= King Street Garage =

The King Street Garage was a nightclub located at 174 King Street in San Francisco, California, near the present location of AT&T Park. It was directly adjacent to, and physically connected with, the Club Townsend, another famous nightclub on the other side of the block located at 177 Townsend Street.

== History ==
The King Street Garage hosted many clubs, notably the monthly New Wave City dance club which celebrated the best post-punk, synthpop, and new wave music of the 1970s and 1980s. Additionally the club held Club Asia, a queer Asian dance night created by promoter Larry Hashbarger, who later went on to open the nightclub AsiaSF. The club also offered Queer country western style dancing nights.

The San Francisco Drag King Contest was held at the club for many years.

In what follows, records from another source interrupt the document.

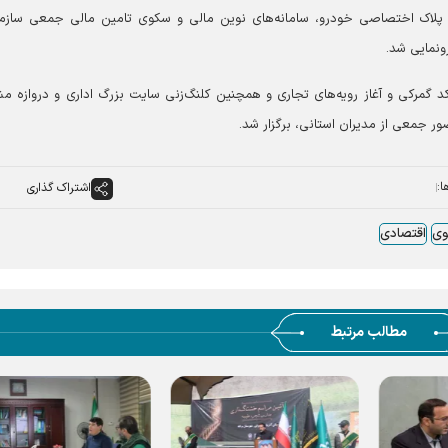
ت پلاک اختصاصی خودرو، سامانه‌های نوین مالی و سکوی تامین مالی جمعی سازم
نمایی شد.
کد گمرکی و آغاز رویه‌های تجاری و همچنین کلنگ‌زنی سایت بزرگ اداری و دروازه م
ر جمعی از مدیران استانی، برگزار شد.
ا:
اشتراک گذاری
وی
اقتصادی
مطالب مرتبط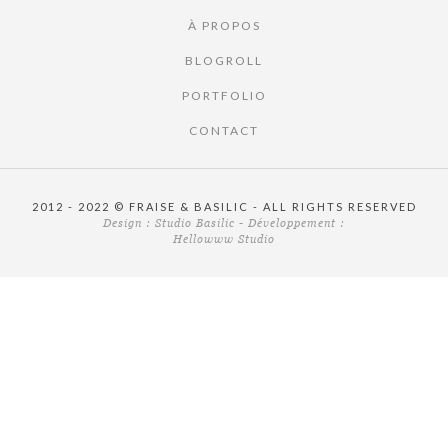
À PROPOS
BLOGROLL
PORTFOLIO
CONTACT
2012 - 2022 © FRAISE & BASILIC - ALL RIGHTS RESERVED
Design :
Studio Basilic
- Développement :
Hellowww Studio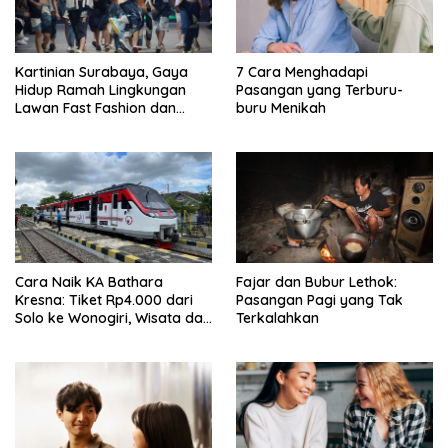
Kartinian Surabaya, Gaya
7 Cara Menghadapi
Hidup Ramah Lingkungan
Pasangan yang Terburu-
Lawan Fast Fashion dan
buru Menikah
Plastik
Cara Naik KA Bathara
Fajar dan Bubur Lethok:
Kresna: Tiket Rp4.000 dari
Pasangan Pagi yang Tak
Solo ke Wonogiri, Wisata dan
Terkalahkan
Kuliner Menarik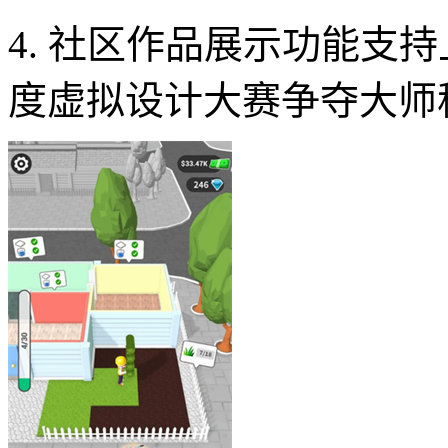
4. 社区作品展示功能支
度虚拟设计大赛争夺大师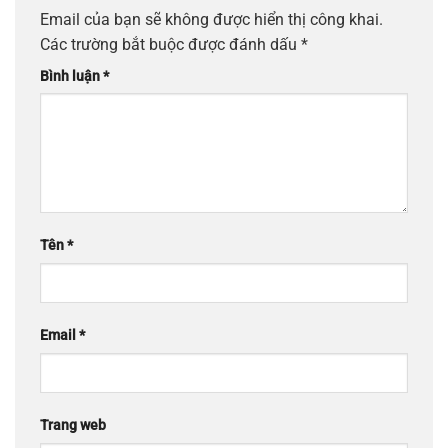
Email của bạn sẽ không được hiển thị công khai.
Các trường bắt buộc được đánh dấu
*
Bình luận
*
Tên
*
Email
*
Trang web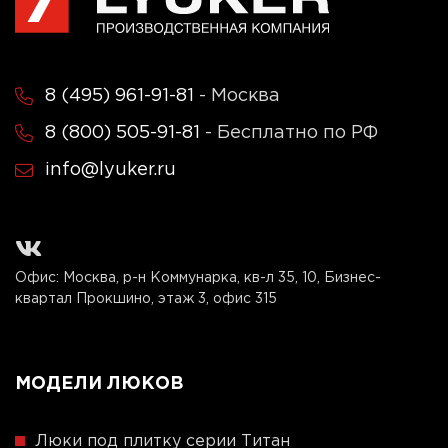
8 (495) 961-91-81
- Москва
8 (800) 505-91-81
- Бесплатно по РФ
info@lyuker.ru
Офис: Москва, р-н Коммунарка, кв-л 35, 10, Бизнес-
квартал Прокшино, этаж 3, офис 315
МОДЕЛИ ЛЮКОВ
Люки под плитку серии Титан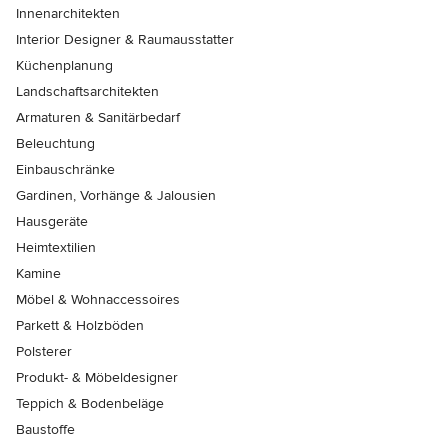
Innenarchitekten
Interior Designer & Raumausstatter
Küchenplanung
Landschaftsarchitekten
Armaturen & Sanitärbedarf
Beleuchtung
Einbauschränke
Gardinen, Vorhänge & Jalousien
Hausgeräte
Heimtextilien
Kamine
Möbel & Wohnaccessoires
Parkett & Holzböden
Polsterer
Produkt- & Möbeldesigner
Teppich & Bodenbeläge
Baustoffe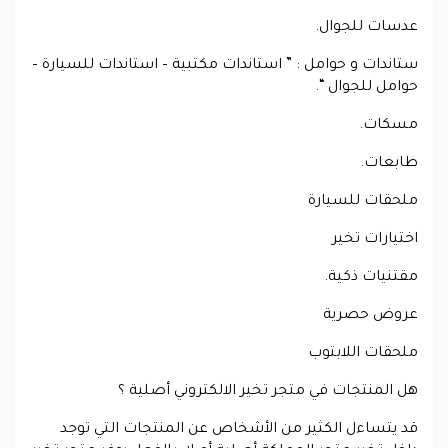
عدسات للجوال.
ستاندات و حوامل : ” استاندات مكتبية – استاندات للسيارة –
حوامل للجوال “.
مسكات.
طابعات.
ملحقات للسيارة
اختيارات تخير
مقتنيات ذكية.
عروض حصرية
ملحقات اللابتوب
هل المنتجات في متجر تخير الالكتروني أصلية ؟
قد يتساءل الكثير من الأشخاص عن المنتجات التي توجد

Inside, King Street was a high cavernous hall with a large dance floor cornered by speaker stacks, with a spacious balcony level above it on three sides. Two staircases near the rear led up to the balcony level. There was a main bar on the lower level, and a small bar with some table seating on the balcony. The high back wall served as a giant projection screen for visuals. Often there were box platforms near the floor for people to get up and dance on. The DJ's control station overlooked the floor from the balcony near the rear of the club.

King Street Garage closed in June 2002, as the neighborhood was being disrupted and gentrified due to the presence of the new ballpark across the street. The site was later redeveloped as office space.